Adult neurogenesis, a dramatic form of adult brain circuitry plasticity, has been implicated in physiological brain function and appears to be of pivotal importance for certain forms of learning and memory. In selleck inhibitor addition, failing or altered neurogenesis has been associated with a variety of brain diseases such as major depression, epilepsy and age-related cognitive decline. Here we review recent advances in our understanding of the basic
biology underlying the neurogenic process in the adult brain, focusing on mechanisms that regulate quiescence, proliferation and differentiation of NSPCs. In addition, we discuss how neurogenesis influences normal brain function, and in particular its role in memory formation, as well as its contribution to neuropsychiatric diseases. Finally, we evaluate the potential of targeting endogenous NSPCs for brain repair. The brain is challenged
every day by new experiences that have to be integrated into previously acquired knowledge and skills. Changes in neural function and subsequent connectivity are referred to as neural plasticity. It was believed for a long time that experience-induced changes of neural networks could only affect existing neuronal cells (i.e. cells that were generated during embryonic or early postnatal development). This central dogma was based on the idea that the brain is too complex an organ to allow for the generation and subsequent integration
of newborn neurones, especially in the adult. However, initial AZD6244 ic50 evidence dating back to the 1960s, which was debated for decades and finally accepted in the mid-1990s, showed that the STK38 adult mammalian brain contains substantial numbers of neurogenic neural stem/progenitor cells (NSPCs) that retain the ability to generate new neurones throughout life [1–4]. Thus, these seminal findings challenged previously held concepts about brain function and added a novel level of complexity to our understanding of adult neural plasticity.
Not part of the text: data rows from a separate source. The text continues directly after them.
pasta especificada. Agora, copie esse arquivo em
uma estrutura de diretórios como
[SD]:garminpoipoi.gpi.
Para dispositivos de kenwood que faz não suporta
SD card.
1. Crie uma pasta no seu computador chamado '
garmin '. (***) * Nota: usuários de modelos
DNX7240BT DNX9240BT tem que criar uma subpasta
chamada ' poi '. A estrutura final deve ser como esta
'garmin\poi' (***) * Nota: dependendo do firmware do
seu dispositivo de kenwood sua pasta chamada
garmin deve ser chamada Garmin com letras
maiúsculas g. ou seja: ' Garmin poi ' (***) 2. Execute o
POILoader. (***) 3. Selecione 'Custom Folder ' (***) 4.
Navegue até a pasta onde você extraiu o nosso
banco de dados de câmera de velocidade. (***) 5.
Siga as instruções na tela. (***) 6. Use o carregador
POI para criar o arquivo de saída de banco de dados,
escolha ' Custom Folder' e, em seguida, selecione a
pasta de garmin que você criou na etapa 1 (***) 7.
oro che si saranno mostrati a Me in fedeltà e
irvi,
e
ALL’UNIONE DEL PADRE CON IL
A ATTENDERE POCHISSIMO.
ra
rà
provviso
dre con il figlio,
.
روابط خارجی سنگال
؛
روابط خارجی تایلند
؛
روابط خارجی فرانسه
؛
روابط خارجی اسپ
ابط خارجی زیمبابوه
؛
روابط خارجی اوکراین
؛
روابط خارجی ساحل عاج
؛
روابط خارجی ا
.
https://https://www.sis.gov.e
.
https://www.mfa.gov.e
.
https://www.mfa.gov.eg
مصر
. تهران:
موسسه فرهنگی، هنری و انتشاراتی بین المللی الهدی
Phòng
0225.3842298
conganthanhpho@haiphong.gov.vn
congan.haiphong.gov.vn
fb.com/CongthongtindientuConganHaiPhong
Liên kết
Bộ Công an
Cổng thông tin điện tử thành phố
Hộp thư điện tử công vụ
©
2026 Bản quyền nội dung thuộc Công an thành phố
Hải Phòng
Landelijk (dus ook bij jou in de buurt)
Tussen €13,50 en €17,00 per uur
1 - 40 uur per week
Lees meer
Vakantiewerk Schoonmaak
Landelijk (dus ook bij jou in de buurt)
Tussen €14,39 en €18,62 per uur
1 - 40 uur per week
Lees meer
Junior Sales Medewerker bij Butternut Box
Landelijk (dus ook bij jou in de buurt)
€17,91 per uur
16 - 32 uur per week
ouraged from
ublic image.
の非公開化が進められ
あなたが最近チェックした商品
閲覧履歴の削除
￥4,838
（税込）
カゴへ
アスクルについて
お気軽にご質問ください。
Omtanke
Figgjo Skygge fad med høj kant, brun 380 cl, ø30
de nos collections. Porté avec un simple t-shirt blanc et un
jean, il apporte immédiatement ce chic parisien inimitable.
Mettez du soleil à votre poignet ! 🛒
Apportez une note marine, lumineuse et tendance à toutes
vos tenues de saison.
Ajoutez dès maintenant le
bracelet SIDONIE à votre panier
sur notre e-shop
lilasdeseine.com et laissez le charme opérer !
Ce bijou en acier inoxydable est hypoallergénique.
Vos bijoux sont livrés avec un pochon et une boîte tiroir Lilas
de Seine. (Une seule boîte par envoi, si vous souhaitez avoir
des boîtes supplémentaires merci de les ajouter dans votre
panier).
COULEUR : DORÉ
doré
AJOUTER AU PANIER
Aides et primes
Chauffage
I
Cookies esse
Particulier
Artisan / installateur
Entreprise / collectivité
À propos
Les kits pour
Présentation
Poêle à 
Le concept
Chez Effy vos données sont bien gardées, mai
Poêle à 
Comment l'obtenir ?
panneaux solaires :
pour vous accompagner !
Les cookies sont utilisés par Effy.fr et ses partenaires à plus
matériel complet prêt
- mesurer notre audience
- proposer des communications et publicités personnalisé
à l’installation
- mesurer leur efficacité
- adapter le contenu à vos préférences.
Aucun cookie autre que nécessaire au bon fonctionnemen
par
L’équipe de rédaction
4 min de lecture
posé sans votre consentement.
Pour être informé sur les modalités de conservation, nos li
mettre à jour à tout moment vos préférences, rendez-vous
However, the process of adding new neurones into the preexisting neural circuitry, called adult neurogenesis, is not widespread throughout the brain but rather limited to two main neurogenic areas: the subventricular zone (SVZ) lining the lateral ventricles where NSPCs divide and give rise to cells that migrate along the rostral migratory stream (RMS) towards the olfactory bulb (OB) where they differentiate into distinct types of olfactory neurones; and the hippocampal dentate gyrus (DG) where NSPCs generate cells that differentiate into newborn granule cells (substantial amounts of neurogenesis have been identified in these two brain regions in adult rodents and non-human primates; the evidence for adult neurogenesis in humans will be discussed below) [5–7].